2016-09-15 21:48 filestore_fiemap is bad, memstore is buggy Sage Weil
@ 2016-09-16 3:40 ` Haomai Wang
2016-09-16 13:24 ` Sage Weil
0 siblings, 1 reply; 5+ messages in thread
From: Haomai Wang @ 2016-09-16 3:40 UTC (permalink / raw)
To: Sage Weil; +Cc: ceph-devel
On Fri, Sep 16, 2016 at 5:48 AM, Sage Weil <sweil@redhat.com> wrote:
> I was adding tests for clone_range in preparation for improving the
> bluestore implementation and got stuck on memstore and filestore bugs!
>
> The most alarming is that filestore very quickly fails the tests if
> filestore_fiemap is enabled. It's off by default (phew!) but the
> ceph_test_objectstore test was explicitly enabling it to get better
> coverage. For now I've just removed that so we stick with the default (no
> fiemap == good). I wonder if we should consider removing fiemap from the
> code entirely, though, since it is clearly buggy, even on a modern kernel
> (I'm running 4.4 and XFS).
I tried with the new test case, I found even disable fiemap, I will
ran into failure. So I suspect the splice codes, I disable it, test
passed.
But fiemap and seek_data/seek_hole is still failing even disable
splice, I would like to dive into more to verify our codes if correct
since _do_seek_hole_data is copied from fiemap....
>
> I also hit bugs in memstore. I fixed the one in the BufferlistObject
> implementation, but the PageSet one I couldn't figure out after 20
> minutes, so I changed the default config to memstore_page_set = false for
> now. Perhaps Casey or Adam or whoever wrote that can take a look? It's
> very easy to reproduce.
>
> See this PR:
>
> https://github.com/ceph/ceph/pull/11103
>
> Thanks!
> sage
>
> --
> To unsubscribe from this list: send the line "unsubscribe ceph-devel" in
> the body of a message to majordomo@vger.kernel.org
> More majordomo info at http://vger.kernel.org/majordomo-info.html
^ permalink raw reply [flat|nested] 5+ messages in thread
* Re: filestore_fiemap is bad, memstore is buggy.

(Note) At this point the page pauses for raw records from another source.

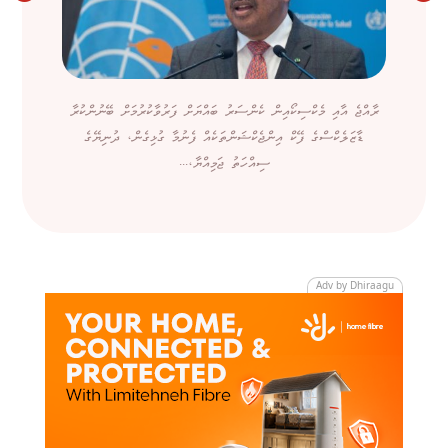
ރާއްޖެ އާއި މެކްސިކޯއިން ކެންސަރު ބައްޔަށް ފަރުވާކުރުމަށް ބޭނުންކުރާ
ޑާޒަލެކްސްގެ ފޭކް އިންޖެކްޝަންތަކެއް ފެނުމާ ގުޅިގެން، ދުނިޔޭގެ
ސިއްހަތު ޖަމިއްޔާ،...
Adv by Dhiraagu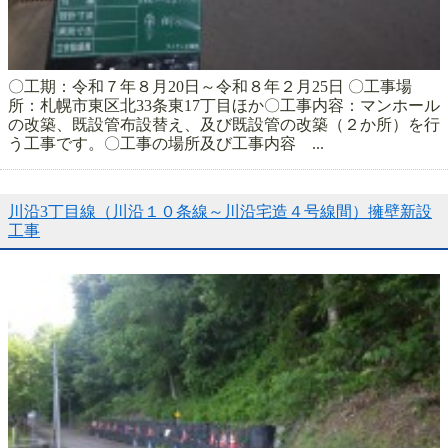
〇工期：令和７年８月20日～令和８年２月25日 〇工事場
所：札幌市東区北33条東17丁目ほか〇工事内容：マンホール
の改築、既設管布設替え、及び既設管の改築（２か所）を行
う工事です。〇工事の場所及び工事内容 ...
川沿3丁目線（川沿１０条線～川沿宅造４号線間）擁壁新設
工事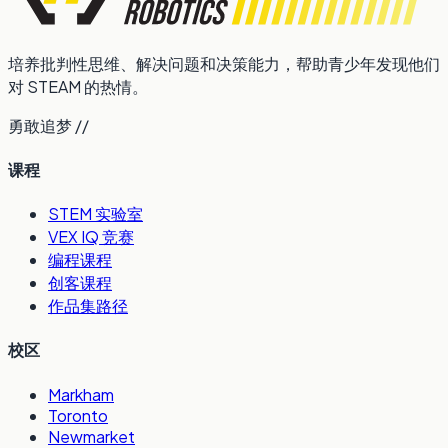
培养批判性思维、解决问题和决策能力，帮助青少年发现他们
对 STEAM 的热情。
勇敢追梦 //
课程
STEM 实验室
VEX IQ 竞赛
编程课程
创客课程
作品集路径
校区
Markham
Toronto
Newmarket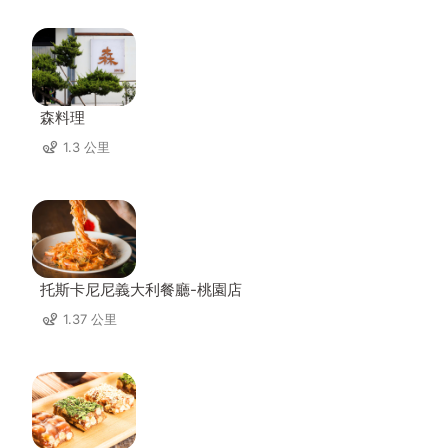
森料理
1.3 公里
托斯卡尼尼義大利餐廳-桃園店
1.37 公里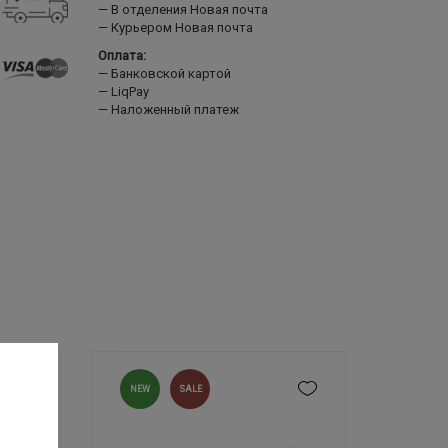
В отделения Новая почта
Курьером Новая почта
Оплата:
Банковской картой
LiqPay
Наложенный платеж
NEW
SALE
NEW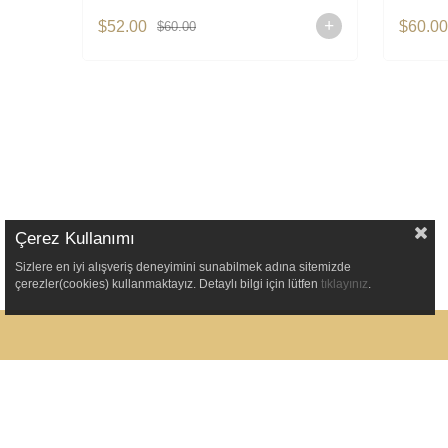
$52.00
$60.0
$60.00
Çerez Kullanımı
Sizlere en iyi alışveriş deneyimini sunabilmek adına sitemizde
çerezler(cookies) kullanmaktayız. Detaylı bilgi için lütfen
tıklayınız
.
ملاء
المؤسسة
ضوية
الصفحة الرئيسية
باتي
من نحن
وصيل
اتصل بنا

2016-09-16 3:40 ` Haomai Wang
@ 2016-09-16 13:24 ` Sage Weil
2016-09-16 16:29 ` Haomai Wang
0 siblings, 1 reply; 5+ messages in thread
From: Sage Weil @ 2016-09-16 13:24 UTC (permalink / raw)
To: Haomai Wang; +Cc: ceph-devel
On Fri, 16 Sep 2016, Haomai Wang wrote:
> On Fri, Sep 16, 2016 at 5:48 AM, Sage Weil <sweil@redhat.com> wrote:
> > I was adding tests for clone_range in preparation for improving the
> > bluestore implementation and got stuck on memstore and filestore bugs!
> >
> > The most alarming is that filestore very quickly fails the tests if
> > filestore_fiemap is enabled. It's off by default (phew!) but the
> > ceph_test_objectstore test was explicitly enabling it to get better
> > coverage. For now I've just removed that so we stick with the default (no
> > fiemap == good). I wonder if we should consider removing fiemap from the
> > code entirely, though, since it is clearly buggy, even on a modern kernel
> > (I'm running 4.4 and XFS).
>
> I tried with the new test case, I found even disable fiemap, I will
> ran into failure. So I suspect the splice codes, I disable it, test
> passed.
>
> But fiemap and seek_data/seek_hole is still failing even disable
> splice, I would like to dive into more to verify our codes if correct
> since _do_seek_hole_data is copied from fiemap....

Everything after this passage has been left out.